I need to preface this review with the fact that King and I are of different generations and we grew up in different countries. This is important given that the book focuses on pop culture. In fact, the subtitle of Tacky is ‘Love letters to the worst culture we have to offer’. In her introduction, King describes tacky as ‘joyful’ (as distinct from trashy or tasteless).  I’m on board with tacky, in the sense I really don’t mind what people are into, as long as it makes them ‘joyful’ (this is why I unapologetically watch rafts of crap TV – hello Below Deck – and that I’m available to see films such as Hall Pass).

The essays cover everything from shopping malls to love for a band that everyone else deems uncool. I could largely identify with these essays in a ‘same but different’ kind of way – when King was talking Creed, Vanilla Sugar fragrance, Hot Topic, and Jersey Shore, I knew my equivalents (Air Supply, Impulse and then my first bottle of ‘real’ perfume – Paris – Sportsgirl, and Melrose Place).

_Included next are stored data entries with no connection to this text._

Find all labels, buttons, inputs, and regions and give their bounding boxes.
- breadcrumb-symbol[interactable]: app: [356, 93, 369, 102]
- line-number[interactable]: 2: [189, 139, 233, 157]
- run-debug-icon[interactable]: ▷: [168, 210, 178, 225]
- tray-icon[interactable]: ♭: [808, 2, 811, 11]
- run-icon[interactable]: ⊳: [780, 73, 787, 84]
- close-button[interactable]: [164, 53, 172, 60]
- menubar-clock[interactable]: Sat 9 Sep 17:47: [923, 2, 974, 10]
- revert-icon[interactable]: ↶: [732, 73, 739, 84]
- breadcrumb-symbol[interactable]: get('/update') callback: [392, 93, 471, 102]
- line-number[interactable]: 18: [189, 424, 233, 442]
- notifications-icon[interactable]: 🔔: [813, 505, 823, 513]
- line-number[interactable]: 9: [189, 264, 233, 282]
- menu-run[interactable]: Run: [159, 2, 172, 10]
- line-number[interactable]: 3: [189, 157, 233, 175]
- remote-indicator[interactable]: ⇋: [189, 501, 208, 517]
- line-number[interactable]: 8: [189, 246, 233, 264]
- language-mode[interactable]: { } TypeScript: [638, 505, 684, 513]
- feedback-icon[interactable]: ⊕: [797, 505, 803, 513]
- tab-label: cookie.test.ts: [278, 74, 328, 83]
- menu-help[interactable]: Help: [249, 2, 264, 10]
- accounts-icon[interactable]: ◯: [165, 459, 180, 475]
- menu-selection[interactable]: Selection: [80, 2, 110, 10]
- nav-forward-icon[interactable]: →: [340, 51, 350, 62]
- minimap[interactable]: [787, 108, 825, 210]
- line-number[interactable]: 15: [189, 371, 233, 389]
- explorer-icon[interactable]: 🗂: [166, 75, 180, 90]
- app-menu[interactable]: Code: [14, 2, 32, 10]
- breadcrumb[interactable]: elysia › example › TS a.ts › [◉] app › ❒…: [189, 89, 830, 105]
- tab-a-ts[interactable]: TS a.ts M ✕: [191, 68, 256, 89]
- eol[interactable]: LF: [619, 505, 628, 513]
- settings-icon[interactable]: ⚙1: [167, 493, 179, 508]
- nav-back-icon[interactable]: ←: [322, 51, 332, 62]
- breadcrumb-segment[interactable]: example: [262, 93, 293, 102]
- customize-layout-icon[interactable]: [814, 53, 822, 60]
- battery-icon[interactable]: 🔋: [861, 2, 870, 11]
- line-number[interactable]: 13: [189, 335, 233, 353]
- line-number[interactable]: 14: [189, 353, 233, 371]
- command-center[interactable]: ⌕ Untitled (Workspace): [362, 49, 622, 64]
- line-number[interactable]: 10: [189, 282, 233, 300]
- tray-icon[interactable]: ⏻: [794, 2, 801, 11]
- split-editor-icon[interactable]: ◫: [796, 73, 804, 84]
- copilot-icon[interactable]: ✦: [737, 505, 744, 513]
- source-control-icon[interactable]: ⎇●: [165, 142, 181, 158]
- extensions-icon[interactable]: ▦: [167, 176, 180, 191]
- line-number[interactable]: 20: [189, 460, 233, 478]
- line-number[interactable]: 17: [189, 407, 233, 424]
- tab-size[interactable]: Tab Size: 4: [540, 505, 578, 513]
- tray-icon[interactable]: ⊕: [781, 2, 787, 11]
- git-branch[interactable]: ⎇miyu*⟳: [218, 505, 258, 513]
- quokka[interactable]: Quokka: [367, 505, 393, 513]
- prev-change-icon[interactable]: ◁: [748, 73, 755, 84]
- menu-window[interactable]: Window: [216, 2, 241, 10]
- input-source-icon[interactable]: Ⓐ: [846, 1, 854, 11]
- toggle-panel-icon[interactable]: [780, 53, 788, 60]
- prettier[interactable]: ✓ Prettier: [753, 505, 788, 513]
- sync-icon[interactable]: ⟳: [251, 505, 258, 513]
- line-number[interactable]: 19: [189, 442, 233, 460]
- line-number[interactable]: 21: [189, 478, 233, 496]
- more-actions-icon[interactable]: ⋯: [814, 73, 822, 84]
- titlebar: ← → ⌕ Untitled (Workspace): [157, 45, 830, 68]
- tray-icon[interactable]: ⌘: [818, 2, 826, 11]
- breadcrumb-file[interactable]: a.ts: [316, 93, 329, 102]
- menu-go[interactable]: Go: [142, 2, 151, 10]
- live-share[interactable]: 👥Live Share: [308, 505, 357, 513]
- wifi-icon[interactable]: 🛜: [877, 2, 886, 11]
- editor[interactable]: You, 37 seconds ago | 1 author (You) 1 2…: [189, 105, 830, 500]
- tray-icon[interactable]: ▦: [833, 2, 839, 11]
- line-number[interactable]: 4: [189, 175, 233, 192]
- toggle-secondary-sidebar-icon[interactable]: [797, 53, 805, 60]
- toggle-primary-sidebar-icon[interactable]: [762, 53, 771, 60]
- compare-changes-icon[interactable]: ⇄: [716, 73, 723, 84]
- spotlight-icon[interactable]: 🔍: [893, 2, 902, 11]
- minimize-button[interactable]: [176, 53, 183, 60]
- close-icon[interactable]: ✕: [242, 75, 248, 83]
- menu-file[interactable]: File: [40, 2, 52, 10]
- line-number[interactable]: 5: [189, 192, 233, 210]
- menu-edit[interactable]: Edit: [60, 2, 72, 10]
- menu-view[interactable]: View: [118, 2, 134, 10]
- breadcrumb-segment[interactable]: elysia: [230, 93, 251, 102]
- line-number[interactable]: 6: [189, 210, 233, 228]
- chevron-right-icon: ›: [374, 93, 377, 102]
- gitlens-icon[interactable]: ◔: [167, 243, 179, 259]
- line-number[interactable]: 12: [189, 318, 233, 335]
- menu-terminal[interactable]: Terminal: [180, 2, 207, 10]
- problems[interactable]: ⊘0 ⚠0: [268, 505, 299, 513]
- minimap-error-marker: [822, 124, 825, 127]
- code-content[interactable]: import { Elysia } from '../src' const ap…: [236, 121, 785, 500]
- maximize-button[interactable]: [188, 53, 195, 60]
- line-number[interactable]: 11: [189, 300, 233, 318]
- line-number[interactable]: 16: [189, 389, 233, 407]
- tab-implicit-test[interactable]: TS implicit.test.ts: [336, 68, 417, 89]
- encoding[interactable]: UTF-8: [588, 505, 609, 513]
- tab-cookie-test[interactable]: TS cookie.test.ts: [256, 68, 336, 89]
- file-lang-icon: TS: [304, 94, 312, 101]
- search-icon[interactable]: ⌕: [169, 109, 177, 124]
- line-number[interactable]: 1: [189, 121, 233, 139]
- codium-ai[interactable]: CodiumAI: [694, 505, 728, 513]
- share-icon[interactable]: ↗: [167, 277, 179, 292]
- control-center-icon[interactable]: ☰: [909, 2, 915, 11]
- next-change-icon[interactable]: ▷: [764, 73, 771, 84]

The essays that shone focused on two reality TV shows – Jersey Shore and America’s Next Top Model. In ‘Never Fall in Love at the Jersey Shore‘, King reflects on her relationship with her now-deceased father, and how they bonded over tacky television –

This was in what I believe was the golden age of reality television, its second generation. Reality TV had abandoned much of the self-consciousness that characterized pioneering shows like The Real World, instead embracing the limitations of its format. No longer burdened with the lofty goal of ‘capturing’ anything about humanity through lightly scripted gonzo filming, reality TV had thrown up its hands and said, Fuck it.

At the apex was Jersey Shore which King observes, was ‘…unbound by narrative logic’, and she shared every moment with her dad who was suffering severe health problems and was in the last years of his life. Ultimately, the essay is less about the show and more an ode to her complex but loving dad –

Pinpointing his appeal is as impossible as explaining what’s good about the rain. He was funny, but not every funny person is warm; not every warm person is a great listener; not every great listener gives good advice; not every giver of good advice is selectively unavailable in such a way as to promote obsession. For every time that he was present and charismatic, he’d be a shell of unhappiness three other times. But critically, the first hit of his attention was free.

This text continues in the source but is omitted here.